'Non-aggregate SELECT expression(s) not part of GROUP BY' Error When Using LATEST_BY_OFFSET #5114

archy-bold · 2020-04-20T11:28:04Z

Describe the bug
I wanted to create a table which joined several rows into one collecting a single column into an array by using COLLECT_LIST. I also wanted that table to be keyed by a single column, but still have the other columns visible. So using a large GROUP BY on all the columns wasn't an option.

I figured the aggregate function LATEST_BY_OFFSET was the closest to what I wanted to do as it would return the latest column, even though they would always be the same. However, running the following statement:

CREATE TABLE ALBUMS AS
  SELECT LATEST_BY_OFFSET(id) AS id, LATEST_BY_OFFSET(title) AS title, upc, LATEST_BY_OFFSET(release_date) AS release_date
  COLLECT_LIST(artist) AS artists
  FROM ALBUMS_SRC
  GROUP BY upc;

And got the following error:

Non-aggregate SELECT expression(s) not part of GROUP BY: [LATEST_BY_OFFSET(ALBUMS_SRC.ID), LATEST_BY_OFFSET(ALBUMS_SRC.RELEASE_DATE), LATEST_BY_OFFSET(ALBUMS_SRC.TITLE)]

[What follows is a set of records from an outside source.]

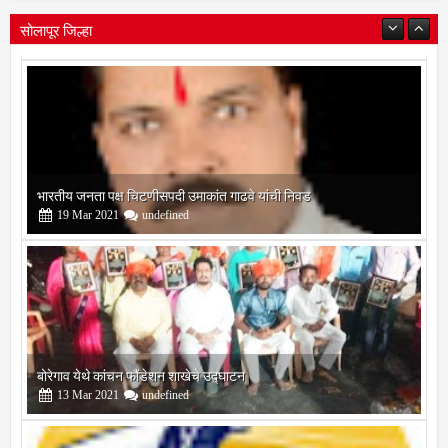
सोलापूर जिल्हा
भारतीय जनता पक्ष चिटणीसपदी उमाकांत गाढवे यांची निवड
19
Mar
2021
undefined
बोरेगाव येथे कांचन फौंडेशन शाखेचे उद्घाटन
13
Mar
2021
undefined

Ideally I'd be able to group by one column and use non-aggregated columns in the same query but I thought using an aggregated column in its place would work here, but it appears LATEST_BY_OFFSET isn't considered to produce an aggregated result in this case.

Using TOPK does work, however:

CREATE TABLE ALBUMS AS
SELECT TOPK(id, 1)[1] AS id, TOPK(title, 1)[1] AS title, upc, TOPK(release_date, 1)[1] AS release_date, \
COLLECT_LIST(artist) AS artists \
FROM ALBUMS_SRC \
GROUP BY upc

To Reproduce
Steps to reproduce the behavior, include:

The version of KSQL: 0.7.0

Sample queries above.

Sample data (note multiple rows can exist for a single album representing each artist):

id,title,upc,release_date,artist
2245,Chinampa,191515612908,17396,"0|5151|El Búho|1|performer"
2515,Twilight Zone,3700604727675,18355,0|4248|Pumpkin|1|performer
2515,Twilight Zone,3700604727675,18355,"1|4249|Vin'S da Cuero|1|performer"
2508,"Mes anciens",3700604727606,18355,0|4923|Keusty|1|performer
2508,"Mes anciens",3700604727606,18355,"1|5481|Tom Dettinger|0|producer"
2508,"Mes anciens",3700604727606,18355,"2|5482|Noham Saad-Saoud|0|producer"
2508,"Mes anciens",3700604727606,18355,"3|5483|Chinhan Trieu|0|producer"

Expected behavior

I expect the table to be created without error.

Actual behaviour

I get the following error:

Non-aggregate SELECT expression(s) not part of GROUP BY: [LATEST_BY_OFFSET(ALBUMS_SRC.ID), LATEST_BY_OFFSET(ALBUMS_SRC.RELEASE_DATE), LATEST_BY_OFFSET(ALBUMS_SRC.TITLE)]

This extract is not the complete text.